A lot of the jazz world has taken August off, whether to take part in the major European festivals or to just chill out with a book on a beach, but there are still some intrepid folk prepared to stay at home to entertain us.
Trumpeter Bryan Corbett is back to full strength after a long illness, and brings his band into Brindley Place where Jazzlines moves its Free Jazz session to an al fresco setting.
The classic Corbett Quartet with Levi French on piano, Ben Markland on bass and Neil Bullock on drums has brought Birmingham jazz audiences untold pleasure down the years, so it is great to have the band back again, with Marcus Byrne now on piano.
The music starts at 5pm tomorrow and there is more at www.thsh.co.uk
The path from there out to Balsall Heath should become a well-worn one on Friday evenings, because The Ort Cafe offers a most rewarding programme in its intimate, friendly and relaxed room. Tomorrow Ort jazz organiser Tymek Jozwiak is behind the drums with Mike Fletcher on saxophone and flute, and Olie Brice on double bass.
Jozwiak and Fletcher are busy and flexible players on the Birmingham scene, while Brice is based in London and favours the freer end of the jazz spectrum, so we can expect some excitement from a relatively chord-free, melody-driven trio.
The music starts at 8.30pm and entry is £5 (£3) on the door. More at www.blambirmingham.co.uk
On Saturday evening the action moves to Shropshire, with a rare appearance in this neck of the woods by the David Rees-Williams Trio.
David is on piano with Neil Francis on bass guitar and Phil Laslett on drums and, amazingly, they have been together since 1988. Their repertoire centres around jazz versions of classical themes, with their interpretation of Purcell’s When I Am Laid In Earth aria from his opera Dido & Aeneas a particular favourite.
They are playing this weekend as part of the Church Stretton Festival in Church Stretton School.

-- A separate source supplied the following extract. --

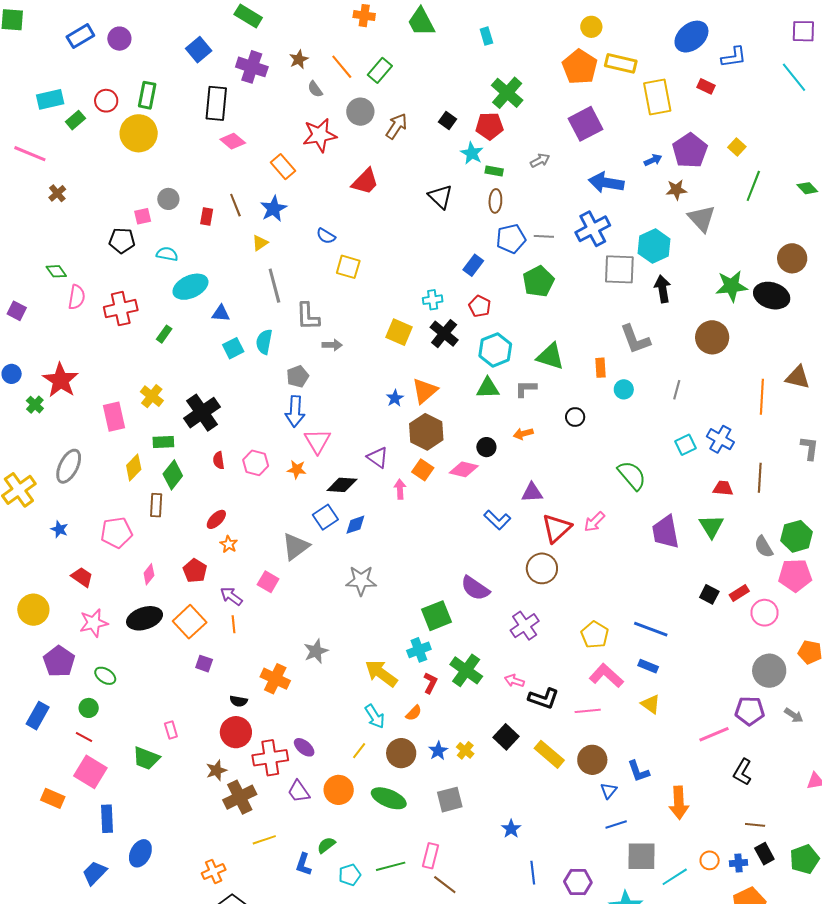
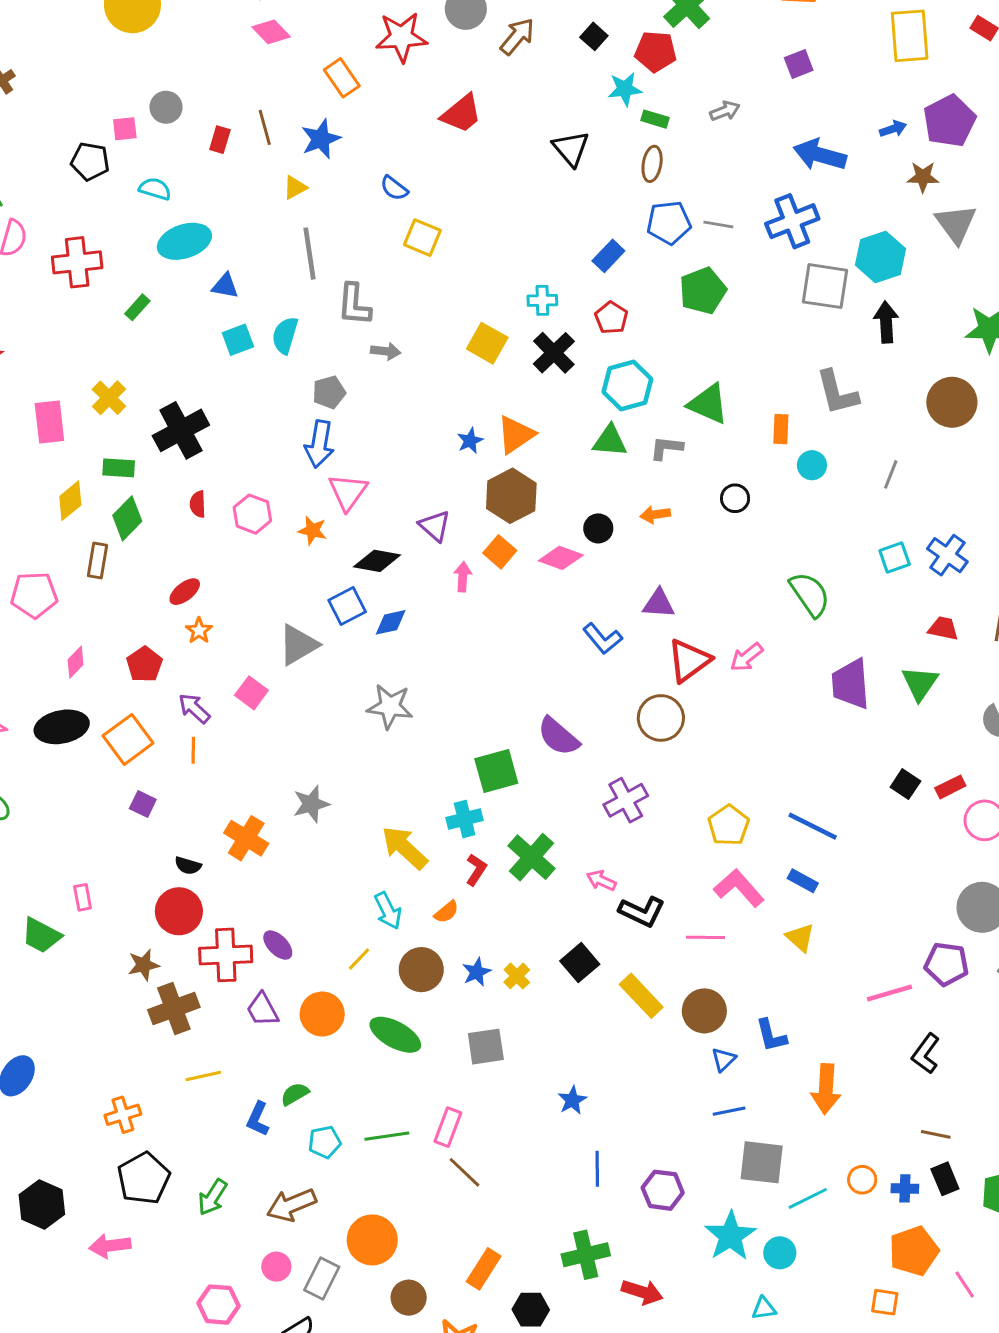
purple square: (586, 124) -> (799, 64), size x0.6
cyan star: (472, 153) -> (625, 89), turned 30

The gig starts at 7.30pm and entry is £16 (£8 for children). There is more at www.strettonfestival.org.uk
And, of course, for three days jam-packed with jazz from all over the world, the place to be is amid the picturesque Brecon Beacons.
The Brecon Jazz Festival runs from tomorrow until Sunday and my choice gigs are as follows:
Tomorrow: Pianist Jason Rebello makes a very welcome return to jazz with Troy Miller on drums and Karl Rasheed-Abel on bass (both just back from touring with Laura Mvula), Paul Stacey on guitar and Joy Rose on vocals; Norwegian trumpeter Nils Petter Molvaer in collaboration with Biosphere, who is electronic musician Geir Jenssen.
Saturday: Two of the finest piano trios in the world, both Anglo-Scandinavian, can be heard back to back with Phronesis on first and Django Bates’ Beloved following them. I know we don’t recognise jazz as a competitive entrerprise, but no one is going to convince me that these musicians won’t be feeling the pressure.
Sunday: The Impossible Gentlemen are the obvious headliners as they establish themselves as one of the most important bands around, while the John Surman Trio and the folk-jazz trio Quercus offer the other major temptations. Young trumpeter Laura Jurd is also on hand with her Quartet.